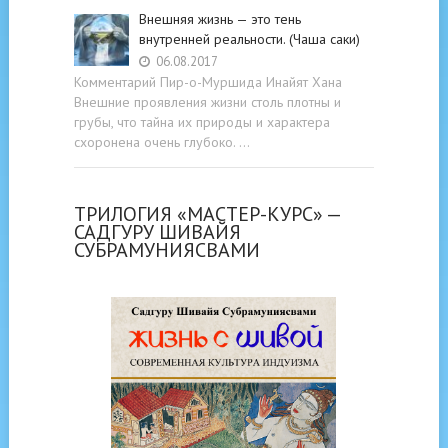
Внешняя жизнь — это тень
внутренней реальности. (Чаша саки)
06.08.2017
Комментарий Пир-о-Муршида Инайят Хана
Внешние проявления жизни столь плотны и
грубы, что тайна их природы и характера
схоронена очень глубоко. …
ТРИЛОГИЯ «МАСТЕР-КУРС» —
САДГУРУ ШИВАЙЯ
СУБРАМУНИЯСВАМИ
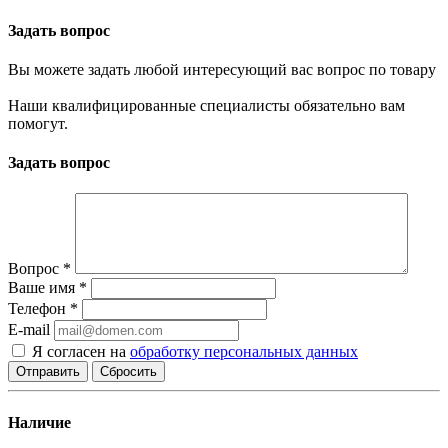
Задать вопрос
Вы можете задать любой интересующий вас вопрос по товару
Наши квалифицированные специалисты обязательно вам
помогут.
Задать вопрос
Вопрос
*
Ваше имя
*
Телефон
*
E-mail
Я согласен на
обработку персональных данных
Сбросить
Наличие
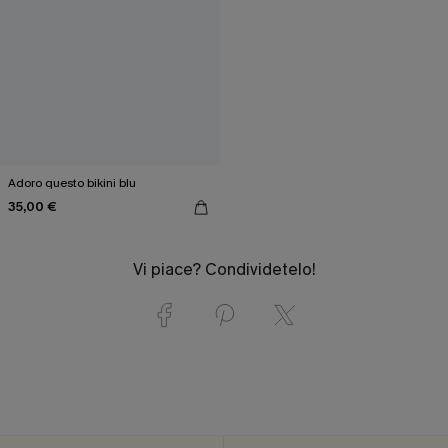
Adoro questo bikini blu
35,00 €
Vi piace? Condividetelo!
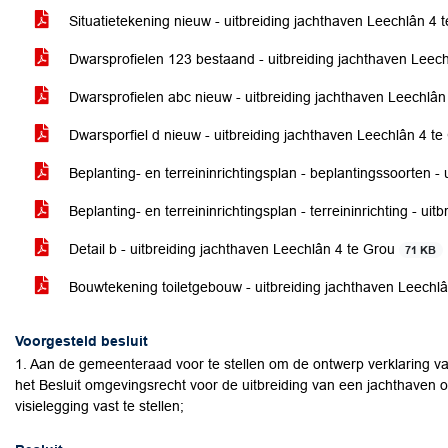
Situatietekening nieuw - uitbreiding jachthaven Leechlân 4 
Dwarsprofielen 123 bestaand - uitbreiding jachthaven Leec
Dwarsprofielen abc nieuw - uitbreiding jachthaven Leechlân
Dwarsporfiel d nieuw - uitbreiding jachthaven Leechlân 4 t
Beplanting- en terreininrichtingsplan - beplantingssoorten -
Beplanting- en terreininrichtingsplan - terreininrichting - u
Detail b - uitbreiding jachthaven Leechlân 4 te Grou
71 KB
Bouwtekening toiletgebouw - uitbreiding jachthaven Leechl
Voorgesteld besluit
1. Aan de gemeenteraad voor te stellen om de ontwerp verklaring va
het Besluit omgevingsrecht voor de uitbreiding van een jachthaven o
visielegging vast te stellen;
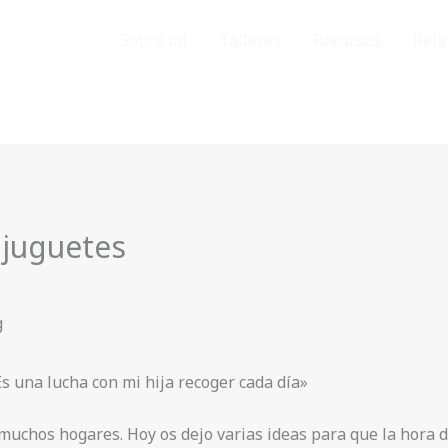
Sobre mi
Talleres
Recursos
Rela
 juguetes
Es una lucha con mi hija recoger cada día»
n muchos hogares. Hoy os dejo varias ideas para que la hora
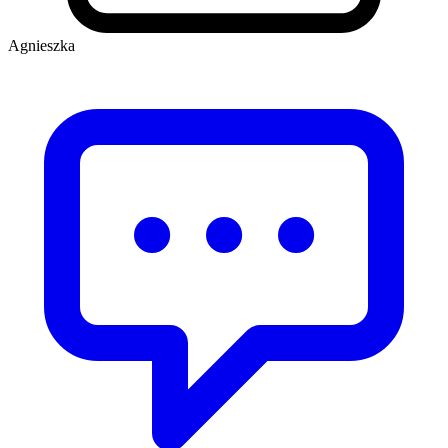
Agnieszka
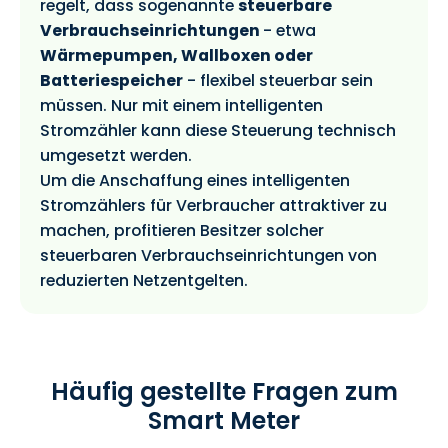
regelt, dass sogenannte
steuerbare
Verbrauchseinrichtungen
- etwa
Wärmepumpen, Wallboxen oder
Batteriespeicher
- flexibel steuerbar sein
müssen. Nur mit einem intelligenten
Stromzähler kann diese Steuerung technisch
umgesetzt werden.
Um die Anschaffung eines intelligenten
Stromzählers für Verbraucher attraktiver zu
machen, profitieren Besitzer solcher
steuerbaren Verbrauchseinrichtungen von
reduzierten Netzentgelten.
Häufig gestellte Fragen zum
Smart Meter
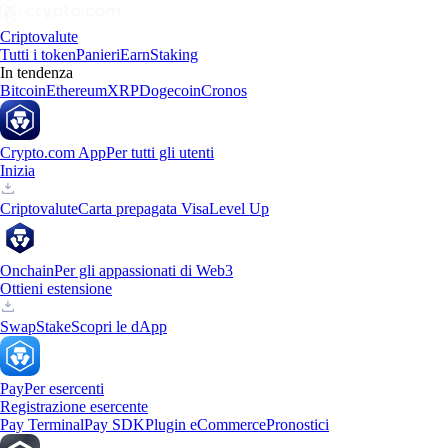
Criptovalute
Tutti i token
Panieri
Earn
Staking
In tendenza
Bitcoin
Ethereum
XRP
Dogecoin
Cronos
Crypto.com App
Per tutti gli utenti
Inizia
Criptovalute
Carta prepagata Visa
Level Up
Onchain
Per gli appassionati di Web3
Ottieni estensione
Swap
Stake
Scopri le dApp
Pay
Per esercenti
Registrazione esercente
Pay Terminal
Pay SDK
Plugin eCommerce
Pronostici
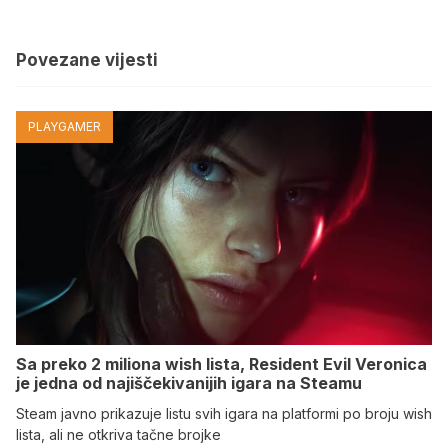
Povezane vijesti
PLAYGAMER
Sa preko 2 miliona wish lista, Resident Evil Veronica
je jedna od najiščekivanijih igara na Steamu
Steam javno prikazuje listu svih igara na platformi po broju wish
lista, ali ne otkriva tačne brojke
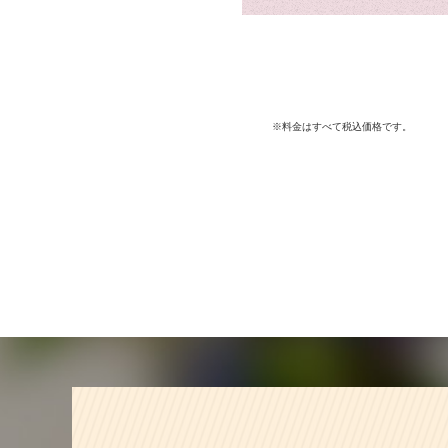
※料金はすべて税込価格です。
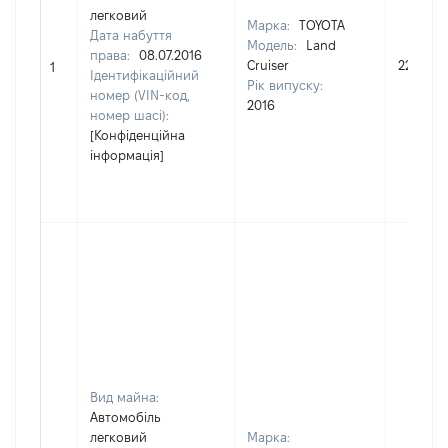
легковий
Марка:
TOYOTA
Дата набуття
Модель:
Land
права:
08.07.2016
Cruiser
2218645
1
Ідентифікаційний
Рік випуску:
номер (VIN-код,
2016
номер шасі):
[Конфіденційна
інформація]
Вид майна:
Автомобіль
легковий
Марка:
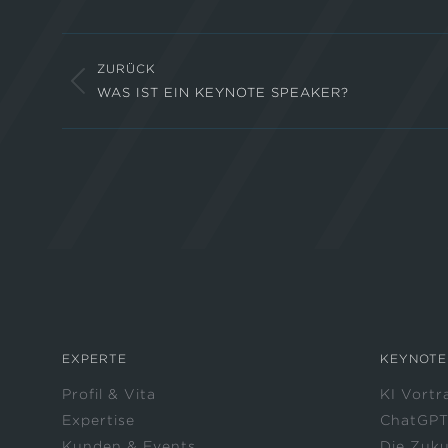
WhatsA
Li
KOMMENTARNAVIGATION
ZURÜCK
WAS IST EIN KEYNOTE SPEAKER?
Vorheriger
Beitrag:
EXPERTE
KEYNOTE
Profil & Vita
KI Vortr
Expertise
ChatGPT
Kunden & Events
Die Zuku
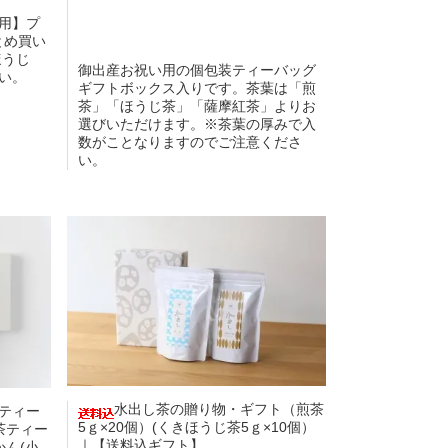
用】プ
とめ買い
ほうじ
御出産お祝い用の個包装ティーバッグ
い。
ギフトボックス入りです。茶葉は「煎
茶」「ほうじ茶」「薩摩紅茶」よりお
選びいただけます。※茶葉の厚みで入
数がことなりますのでご注意くださ
い。
水出し茶の贈り物・ギフト（煎茶
ティー
5ｇ×20個）(くきほうじ茶5ｇ×10個）
茶ティー
｜【送料込ギフト】
ん(小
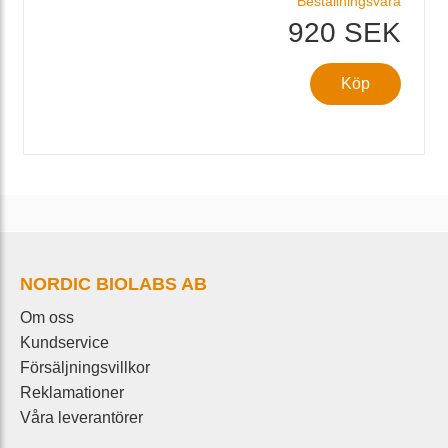
Beställningsvara
920 SEK
Köp
NORDIC BIOLABS AB
Om oss
Kundservice
Försäljningsvillkor
Reklamationer
Våra leverantörer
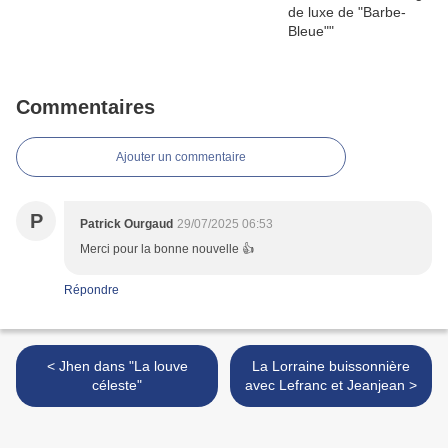
Commentaires
Ajouter un commentaire
P
Patrick Ourgaud
29/07/2025 06:53
Merci pour la bonne nouvelle 👍
Répondre
< Jhen dans "La louve
La Lorraine buissonnière
céleste"
avec Lefranc et Jeanjean >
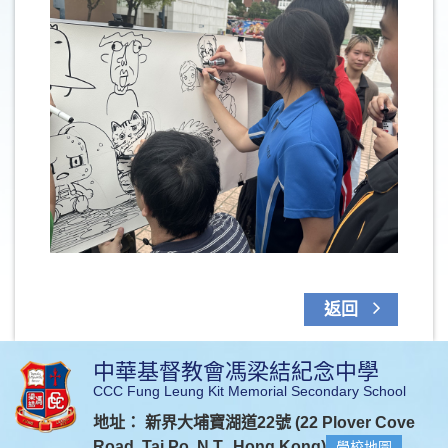
返回
中華基督教會馮梁結紀念中學
CCC Fung Leung Kit Memorial Secondary School
地址： 新界大埔寶湖道22號 (22 Plover Cove
Road, Tai Po, N.T., Hong Kong)
學校地圖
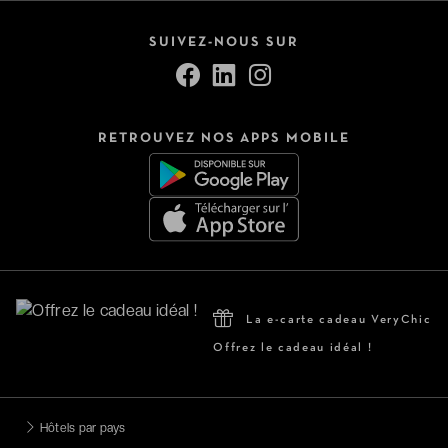
SUIVEZ-NOUS SUR
RETROUVEZ NOS APPS MOBILE
La e-carte cadeau VeryChic
Offrez le cadeau idéal !
Hôtels par pays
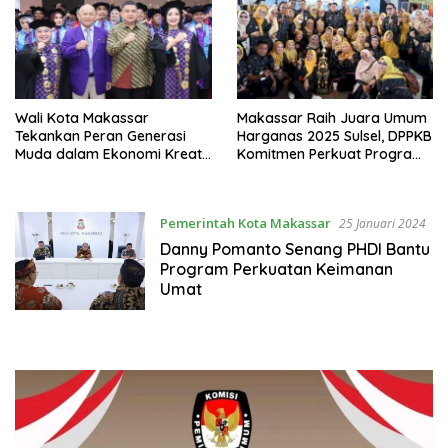
Wali Kota Makassar
Makassar Raih Juara Umum
Tekankan Peran Generasi
Harganas 2025 Sulsel, DPPKB
Muda dalam Ekonomi Kreatif
Komitmen Perkuat Program
pada Wisuda Polimedia
Keluarga Berkualitas
Pemerintah Kota Makassar
25 Januari 2024
Danny Pomanto Senang PHDI Bantu
Program Perkuatan Keimanan
Umat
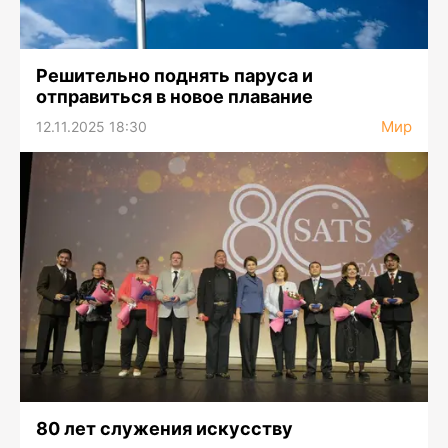
Решительно поднять паруса и
отправиться в новое плавание
Мир
12.11.2025 18:30
80 лет служения искусству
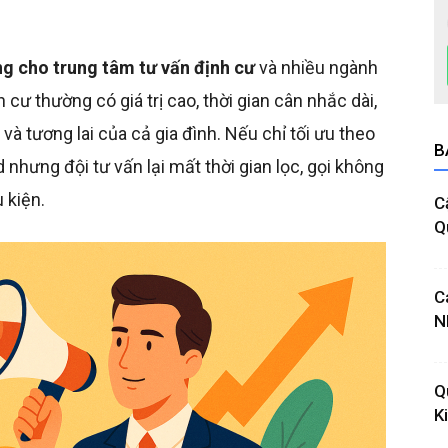
g cho trung tâm tư vấn định cư
và nhiều ngành
cư thường có giá trị cao, thời gian cân nhắc dài,
h và tương lai của cả gia đình. Nếu chỉ tối ưu theo
B
 nhưng đội tư vấn lại mất thời gian lọc, gọi không
 kiện.
C
Q
C
N
Q
K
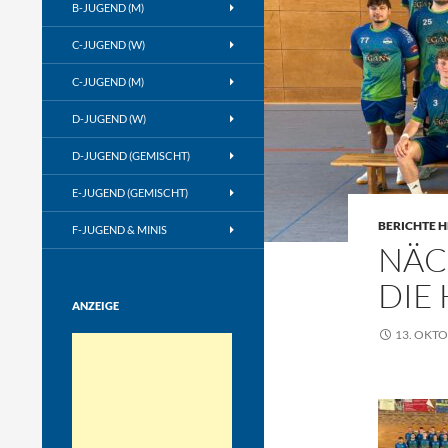
B-JUGEND (M)
C-JUGEND (W)
C-JUGEND (M)
D-JUGEND (W)
D-JUGEND (GEMISCHT)
E-JUGEND (GEMISCHT)
BERICHTE H
F-JUGEND & MINIS
NÄC
DIE
ANZEIGE
13. OKTO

### Your instructions:
Please set down each entry word for word, without its images.

### Answer box:
Внешняя жизнь — это тень
внутренней реальности. (Чаша саки)
06.08.2017
Комментарий Пир-о-Муршида Инайят Хана
Внешние проявления жизни столь плотны и
грубы, что тайна их природы и характера
схоронена очень глубоко. …
ТРИЛОГИЯ «МАСТЕР-КУРС» —
САДГУРУ ШИВАЙЯ
СУБРАМУНИЯСВАМИ
Задать вопрос
Вы можете задать любой интересующий вас вопрос по товару
Наши квалифицированные специалисты обязательно вам
помогут.
Задать вопрос
Вопрос
*
Ваше имя
*
Телефон
*
E-mail
Я согласен на
обработку персональных данных
Сбросить
Наличие
Adoro questo bikini blu
35,00 €
Vi piace? Condividetelo!
Situatietekening nieuw - uitbreiding jachthaven Leechlân 4 
Dwarsprofielen 123 bestaand - uitbreiding jachthaven Leec
Dwarsprofielen abc nieuw - uitbreiding jachthaven Leechlân
Dwarsporfiel d nieuw - uitbreiding jachthaven Leechlân 4 t
Beplanting- en terreininrichtingsplan - beplantingssoorten -
Beplanting- en terreininrichtingsplan - terreininrichting - u
Detail b - uitbreiding jachthaven Leechlân 4 te Grou
71 KB
Bouwtekening toiletgebouw - uitbreiding jachthaven Leechl
Voorgesteld besluit
1. Aan de gemeenteraad voor te stellen om de ontwerp verklaring va
het Besluit omgevingsrecht voor de uitbreiding van een jachthaven o
visielegging vast te stellen;
Sobre mi
Talleres
Recursos
Rela
 juguetes
Es una lucha con mi hija recoger cada día»
n muchos hogares. Hoy os dejo varias ideas para que la hora
Agnieszka
regelt, dass sogenannte
steuerbare
Verbrauchseinrichtungen
- etwa
Wärmepumpen, Wallboxen oder
Batteriespeicher
- flexibel steuerbar sein
müssen. Nur mit einem intelligenten
Stromzähler kann diese Steuerung technisch
umgesetzt werden.
Um die Anschaffung eines intelligenten
Stromzählers für Verbraucher attraktiver zu
machen, profitieren Besitzer solcher
steuerbaren Verbrauchseinrichtungen von
reduzierten Netzentgelten.
Häufig gestellte Fragen zum
Smart Meter
Criptovalute
Tutti i token
Panieri
Earn
Staking
In tendenza
Bitcoin
Ethereum
XRP
Dogecoin
Cronos
Crypto.com App
Per tutti gli utenti
Inizia
Criptovalute
Carta prepagata Visa
Level Up
Onchain
Per gli appassionati di Web3
Ottieni estensione
Swap
Stake
Scopri le dApp
Pay
Per esercenti
Registrazione esercente
Pay Terminal
Pay SDK
Plugin eCommerce
Pronostici
Povezane vijesti
PLAYGAMER
Sa preko 2 miliona wish lista, Resident Evil Veronica
je jedna od najiščekivanijih igara na Steamu
Steam javno prikazuje listu svih igara na platformi po broju wish
lista, ali ne otkriva tačne brojke
※料金はすべて税込価格です。
легковий
Марка:
TOYOTA
Дата набуття
Модель:
Land
права:
08.07.2016
Cruiser
2218645
1
Ідентифікаційний
Рік випуску:
номер (VIN-код,
2016
номер шасі):
[Конфіденційна
інформація]
Вид майна:
Автомобіль
легковий
Марка:
WhatsA
Li
KOMMENTARNAVIGATION
ZURÜCK
WAS IST EIN KEYNOTE SPEAKER?
Vorheriger
Beitrag:
EXPERTE
KEYNOTE
Profil & Vita
KI Vortr
Expertise
ChatGPT
Kunden & Events
Die Zuku
用】プ
とめ買い
ほうじ
御出産お祝い用の個包装ティーバッグ
い。
ギフトボックス入りです。茶葉は「煎
茶」「ほうじ茶」「薩摩紅茶」よりお
選びいただけます。※茶葉の厚みで入
数がことなりますのでご注意くださ
い。
水出し茶の贈り物・ギフト（煎茶
ティー
5ｇ×20個）(くきほうじ茶5ｇ×10個）
茶ティー
｜【送料込ギフト】
ん(小
Beställningsvara
920 SEK
Köp
NORDIC BIOLABS AB
Om oss
Kundservice
Försäljningsvillkor
Reklamationer
Våra leverantörer
Commentaires
Ajouter un commentaire
P
Patrick Ourgaud
29/07/2025 06:53
Merci pour la bonne nouvelle 👍
Répondre
< Jhen dans "La louve
La Lorraine buissonnière
céleste"
avec Lefranc et Jeanjean >
返回
中華基督教會馮梁結紀念中學
CCC Fung Leung Kit Memorial Secondary School
地址： 新界大埔寶湖道22號 (22 Plover Cove
Road, Tai Po, N.T., Hong Kong)
學校地圖
SUIVEZ-NOUS SUR
RETROUVEZ NOS APPS MOBILE
La e-carte cadeau VeryChic
Offrez le cadeau idéal !
Hôtels par pays
Wali Kota Makassar
Makassar Raih Juara Umum
Tekankan Peran Generasi
Harganas 2025 Sulsel, DPPKB
Muda dalam Ekonomi Kreatif
Komitmen Perkuat Program
pada Wisuda Polimedia
Keluarga Berkualitas
Pemerintah Kota Makassar
25 Januari 2024
Danny Pomanto Senang PHDI Bantu
Program Perkuatan Keimanan
Umat
Решительно поднять паруса и
отправиться в новое плавание
Мир
12.11.2025 18:30
80 лет служения искусству
g cho trung tâm tư vấn định cư
và nhiều ngành
cư thường có giá trị cao, thời gian cân nhắc dài,
h và tương lai của cả gia đình. Nếu chỉ tối ưu theo
B
 nhưng đội tư vấn lại mất thời gian lọc, gọi không
 kiện.
C
Q
C
N
Q
K
B-JUGEND (M)
C-JUGEND (W)
C-JUGEND (M)
D-JUGEND (W)
D-JUGEND (GEMISCHT)
E-JUGEND (GEMISCHT)
BERICHTE H
F-JUGEND & MINIS
NÄC
DIE
ANZEIGE
13. OKTO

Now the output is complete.